Right away he felt bad for saying it for he could tell from the way she colored up that he’d embarrassed her.

“No, not at all. I just—”

“He was born right down there in the creek house.”

“Is that where you lived?”

“Yup. Rachel didn’t take to it out here. The winters can get kind of hard if you’re not used to it.”

A shadow passed over the heads of the horses and he looked up at the sky and so did she. It was a pair of golden eagles and he told her how you could know this from their size and the shape and color of their wings. And together, in silence, they watched them soar slowly up the valley until they were lost beneath the massive gray wall of mountain beyond.

   “Been there yet?” Diane said, as the Albertasaurus watched them go by the museum on their way out of town. Grace said she hadn’t. Diane drove brusquely, handling the car as though it needed to be taught a lesson.

“Joe loves it.

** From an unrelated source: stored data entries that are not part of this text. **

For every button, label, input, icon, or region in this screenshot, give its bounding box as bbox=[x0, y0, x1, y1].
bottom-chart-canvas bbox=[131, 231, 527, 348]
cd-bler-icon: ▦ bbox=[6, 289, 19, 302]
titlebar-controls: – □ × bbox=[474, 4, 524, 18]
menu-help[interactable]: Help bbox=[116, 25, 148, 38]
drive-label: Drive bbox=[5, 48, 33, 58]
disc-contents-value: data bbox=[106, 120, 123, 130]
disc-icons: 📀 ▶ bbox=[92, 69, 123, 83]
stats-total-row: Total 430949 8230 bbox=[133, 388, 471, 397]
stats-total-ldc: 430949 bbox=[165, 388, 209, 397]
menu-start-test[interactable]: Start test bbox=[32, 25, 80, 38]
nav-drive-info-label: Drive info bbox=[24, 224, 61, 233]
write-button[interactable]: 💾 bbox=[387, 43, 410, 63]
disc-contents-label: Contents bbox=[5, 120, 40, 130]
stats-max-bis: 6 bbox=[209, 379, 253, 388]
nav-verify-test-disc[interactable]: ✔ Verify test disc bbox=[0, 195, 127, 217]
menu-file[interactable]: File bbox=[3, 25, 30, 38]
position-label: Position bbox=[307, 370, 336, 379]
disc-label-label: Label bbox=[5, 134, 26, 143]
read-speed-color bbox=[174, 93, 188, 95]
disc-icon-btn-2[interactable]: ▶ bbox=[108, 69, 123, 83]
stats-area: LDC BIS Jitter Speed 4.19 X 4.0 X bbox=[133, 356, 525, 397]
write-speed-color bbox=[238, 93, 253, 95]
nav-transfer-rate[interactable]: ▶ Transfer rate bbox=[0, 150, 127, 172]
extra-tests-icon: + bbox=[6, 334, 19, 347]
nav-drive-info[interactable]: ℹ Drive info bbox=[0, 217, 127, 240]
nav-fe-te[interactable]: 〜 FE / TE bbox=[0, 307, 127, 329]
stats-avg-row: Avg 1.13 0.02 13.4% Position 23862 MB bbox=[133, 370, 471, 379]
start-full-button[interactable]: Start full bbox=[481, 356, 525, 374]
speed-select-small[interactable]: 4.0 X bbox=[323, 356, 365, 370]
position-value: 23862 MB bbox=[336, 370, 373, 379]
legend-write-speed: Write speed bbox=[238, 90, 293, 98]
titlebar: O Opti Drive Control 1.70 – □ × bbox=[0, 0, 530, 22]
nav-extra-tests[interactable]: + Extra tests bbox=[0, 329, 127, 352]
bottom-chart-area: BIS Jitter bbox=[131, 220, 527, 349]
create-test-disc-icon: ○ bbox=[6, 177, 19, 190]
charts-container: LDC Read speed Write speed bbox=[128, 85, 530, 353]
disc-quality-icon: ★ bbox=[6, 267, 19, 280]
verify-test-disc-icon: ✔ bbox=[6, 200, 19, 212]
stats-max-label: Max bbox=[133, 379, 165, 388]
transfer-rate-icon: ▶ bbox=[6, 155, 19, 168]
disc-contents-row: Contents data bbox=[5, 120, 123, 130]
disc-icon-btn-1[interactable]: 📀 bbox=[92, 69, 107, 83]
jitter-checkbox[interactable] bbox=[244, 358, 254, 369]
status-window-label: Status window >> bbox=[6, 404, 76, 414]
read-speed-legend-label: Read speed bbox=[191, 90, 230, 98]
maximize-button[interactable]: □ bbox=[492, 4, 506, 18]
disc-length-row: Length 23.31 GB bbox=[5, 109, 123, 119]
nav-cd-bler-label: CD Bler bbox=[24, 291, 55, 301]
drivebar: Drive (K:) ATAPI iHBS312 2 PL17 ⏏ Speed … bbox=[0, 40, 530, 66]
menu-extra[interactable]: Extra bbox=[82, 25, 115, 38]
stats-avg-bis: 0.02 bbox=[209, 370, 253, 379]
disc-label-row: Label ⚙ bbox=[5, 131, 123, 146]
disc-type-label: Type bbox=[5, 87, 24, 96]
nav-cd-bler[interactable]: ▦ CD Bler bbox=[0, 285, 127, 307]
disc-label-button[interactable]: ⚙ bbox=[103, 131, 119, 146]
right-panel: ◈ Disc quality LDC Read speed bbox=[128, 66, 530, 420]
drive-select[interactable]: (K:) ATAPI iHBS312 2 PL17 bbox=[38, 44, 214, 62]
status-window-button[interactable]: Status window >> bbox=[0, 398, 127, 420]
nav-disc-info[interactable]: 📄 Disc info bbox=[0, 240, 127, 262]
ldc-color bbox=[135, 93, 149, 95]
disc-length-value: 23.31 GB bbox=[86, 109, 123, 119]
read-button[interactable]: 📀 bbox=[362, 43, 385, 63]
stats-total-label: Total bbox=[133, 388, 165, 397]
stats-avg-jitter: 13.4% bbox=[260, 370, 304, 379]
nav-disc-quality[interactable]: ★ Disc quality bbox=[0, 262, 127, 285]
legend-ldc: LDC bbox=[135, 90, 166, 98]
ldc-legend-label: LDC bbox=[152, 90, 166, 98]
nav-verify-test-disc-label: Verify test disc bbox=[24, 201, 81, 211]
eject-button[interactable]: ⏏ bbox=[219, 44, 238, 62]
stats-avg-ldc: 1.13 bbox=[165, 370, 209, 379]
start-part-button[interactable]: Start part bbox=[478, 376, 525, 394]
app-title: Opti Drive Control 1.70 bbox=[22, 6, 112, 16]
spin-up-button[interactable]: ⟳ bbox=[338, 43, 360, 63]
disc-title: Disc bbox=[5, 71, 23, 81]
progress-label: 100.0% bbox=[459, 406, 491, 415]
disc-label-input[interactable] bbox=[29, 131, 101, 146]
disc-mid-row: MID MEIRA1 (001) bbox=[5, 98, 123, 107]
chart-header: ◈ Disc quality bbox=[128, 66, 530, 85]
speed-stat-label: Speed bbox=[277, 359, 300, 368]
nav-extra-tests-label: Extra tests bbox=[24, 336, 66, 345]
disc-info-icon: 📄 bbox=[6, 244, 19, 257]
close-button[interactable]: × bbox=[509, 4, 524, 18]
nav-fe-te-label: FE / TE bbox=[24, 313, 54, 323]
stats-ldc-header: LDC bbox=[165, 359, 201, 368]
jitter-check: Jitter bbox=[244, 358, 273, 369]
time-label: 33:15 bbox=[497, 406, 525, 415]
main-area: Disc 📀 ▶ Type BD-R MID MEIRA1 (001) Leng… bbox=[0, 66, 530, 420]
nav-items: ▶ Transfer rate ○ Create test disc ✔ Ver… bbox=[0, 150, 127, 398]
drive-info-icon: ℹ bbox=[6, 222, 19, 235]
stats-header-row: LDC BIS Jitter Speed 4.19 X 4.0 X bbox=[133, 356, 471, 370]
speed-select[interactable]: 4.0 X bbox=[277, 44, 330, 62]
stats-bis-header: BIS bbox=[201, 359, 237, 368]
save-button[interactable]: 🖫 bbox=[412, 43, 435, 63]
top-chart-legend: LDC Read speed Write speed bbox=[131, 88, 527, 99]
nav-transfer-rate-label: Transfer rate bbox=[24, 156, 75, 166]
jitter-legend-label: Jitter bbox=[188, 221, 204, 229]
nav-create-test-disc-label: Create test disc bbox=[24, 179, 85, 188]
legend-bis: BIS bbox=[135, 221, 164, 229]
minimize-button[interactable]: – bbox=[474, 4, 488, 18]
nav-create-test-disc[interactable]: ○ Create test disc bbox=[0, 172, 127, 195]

The twins prefer Nintendo.”

Grace laughed. She liked Diane. She was sort of spiky but she’d been nice to her right from the start. Well, they all had, but there was something special about the way Diane talked with her, something confiding, almost sisterly. It occurred to Grace that it might be to do with her having only had sons.

“They say dinosaurs used this whole area as a breeding ground,” she went on. “And you know what Grace? They’re still around. You just meet some of the men hereabouts.”

They talked about school and Grace told her how, on the mornings she didn’t have to come in to the clinic, Annie made her do schoolwork. Diane agreed that was tough.

“How does your dad feel about you both being out here?”

“He gets a little lonely.”

“I bet he does.”

“But he’s got some big important case on at the moment so I maybe wouldn’t see too much of him anyway.”

“They’re a real glitzy pair your mom and dad, huh? These big careers and all.”

“Oh, Dad’s not like that.” It came right out and the silence that followed made it sound worse. Grace hadn’t meant to imply any criticism of her mother but she knew from the way Diane looked at her that this was how it had sounded.